Monday, February 23, 2015

Stop running from death

“Therefore, since the children share in flesh and blood, He Himself likewise also partook of the same, that through death He might render powerless him who had the power of death, that is, the 
devil, and might free those who through fear of death were subject to slavery all their lives” (Hebrews 2:14-15).


It is not the fact of death that enslaves us. It is the fear of death. 

I am slave to the fear of the loss that death brings. Death of my dreams. Death of my possessions. Death of my loved ones. Death of my body. Losing these things means losing myself. It means pain and emptiness. It means suffering. 

But Jesus came and lost it all too, walked into that death and through that death and now death is the way to life, it is the pathway to the freedom he meant for us to have. If my life is hidden in Christ, and Christ sits above death and rules over death forever, then death can hold no fear for me. 

Yet I still fear it and run from it. Maybe if I would just enter into death, then I’d find the life I am looking for. Maybe if I really believed that I am set free from the fear of death, then I would be free. 

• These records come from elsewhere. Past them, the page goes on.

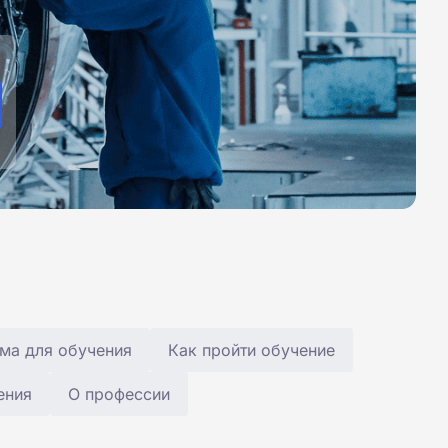
ма для обучения
Как пройти обучение
ения
О профессии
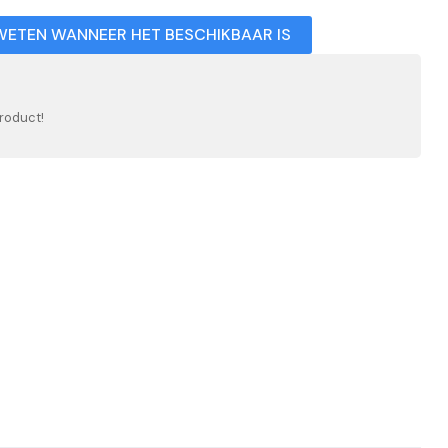
WETEN WANNEER HET BESCHIKBAAR IS
roduct!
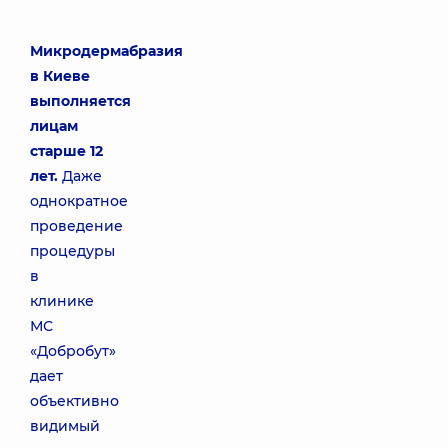
Микродермабразия
в Киеве
выполняется
лицам
старше 12
лет.
Даже
однократное
проведение
процедуры
в
клинике
МС
«Добробут»
дает
объективно
видимый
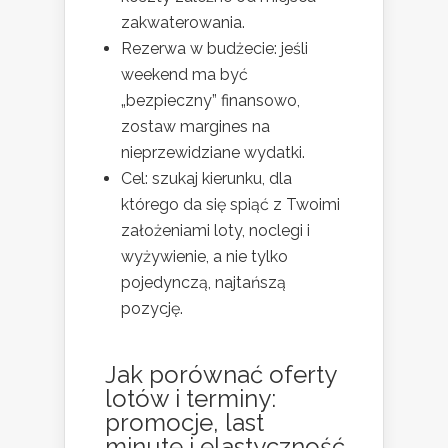
zakwaterowania.
Rezerwa w budżecie: jeśli
weekend ma być
„bezpieczny” finansowo,
zostaw margines na
nieprzewidziane wydatki.
Cel: szukaj kierunku, dla
którego da się spiąć z Twoimi
założeniami loty, noclegi i
wyżywienie, a nie tylko
pojedynczą, najtańszą
pozycję.
Jak porównać oferty
lotów i terminy:
promocje, last
minute i elastyczność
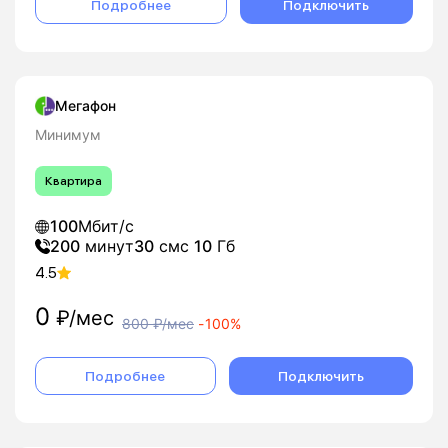
Подробнее
Подключить
Мегафон
Минимум
Квартира
100
Мбит/с
200
минут
30
смс
10
Гб
4.5
0
₽/мес
800
₽/мес
-
100%
Подробнее
Подключить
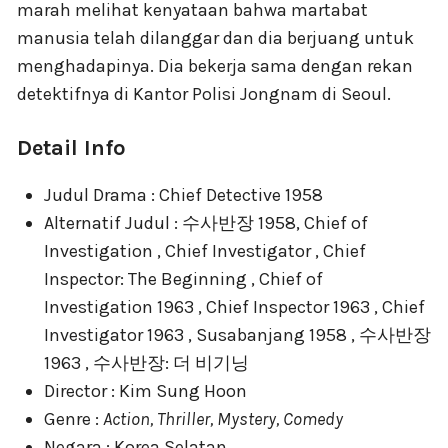
marah melihat kenyataan bahwa martabat
manusia telah dilanggar dan dia berjuang untuk
menghadapinya. Dia bekerja sama dengan rekan
detektifnya di Kantor Polisi Jongnam di Seoul.
Detail Info
Judul Drama : Chief Detective 1958
Alternatif Judul : 수사반장 1958, Chief of
Investigation , Chief Investigator , Chief
Inspector: The Beginning , Chief of
Investigation 1963 , Chief Inspector 1963 , Chief
Investigator 1963 , Susabanjang 1958 , 수사반장
1963 , 수사반장: 더 비기닝
Director : Kim Sung Hoon
Genre :
Action, Thriller, Mystery, Comedy
Negara : Korea Selatan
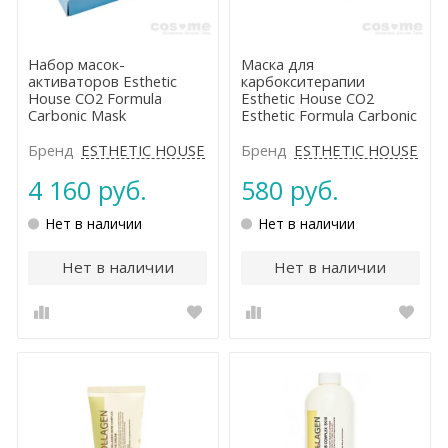
Набор масок-
Маска для
активаторов Esthetic
карбокситерапии
House CO2 Formula
Esthetic House CO2
Carbonic Mask
Esthetic Formula Carbonic
Mask
Бренд
ESTHETIC HOUSE
Бренд
ESTHETIC HOUSE
4 160 руб.
580 руб.
Нет в наличии
Нет в наличии
Нет в наличии
Нет в наличии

“For it is the God who commanded light to shine out of darkness, who has shone in our hearts to give the light of the knowledge of the glory of God in the face of Jesus Christ. But we have this treasure in earthen vessels, that the excellence of the power may be of God and not of us. We are hard-pressed on every side, yet not crushed; we are perplexed, but not in despair; persecuted, but not forsaken; struck down, but not destroyed; always carrying about in the body the dying of the Lord Jesus, that the life of Jesus also may be manifested in our body. For we who live are always delivered to death for Jesus’ sake, that the life of Jesus also may be manifested in our mortal flesh. So then death is working in us, but life in you” (2 Cor. 4:6-12).

In order to have his life, I must also carry his death. The word “carry” means “to carry round, to bear about everywhere.” The word “manifested” means “to make visible or known what has been invisible or unknown . . . to make actual and visible  . . . . to be plainly recognized.”

We who live are always delivered to death. But in Christ death is not the end; it is the beginning. The beginning of his life in us. When I carry around his dying, when I bear the death everywhere, I also bear the life. And the more I am given up to the death, the more his life is visible, real, and recognized.

And during this time of Lent, we choose to die. As Julie Canlis says, we have as much to learn from emptiness as we do from fullness. There are things in my life that need to die in the desert. I come to a truer understanding of grace when I am in the desert. “Lent is a desert you impose upon yourself to make room for God.”*


We are supremely distracted. And God is calling us to leave the shadowlands and find life. Death is the way through the shadowlands. Death is not a destination. It is a way. It is not a terminus but a trail, a place we travel through, MUST travel through, to get to life. And I cannot offer life to others until I have died, and the dying is myself, and the resurrection is myself in him.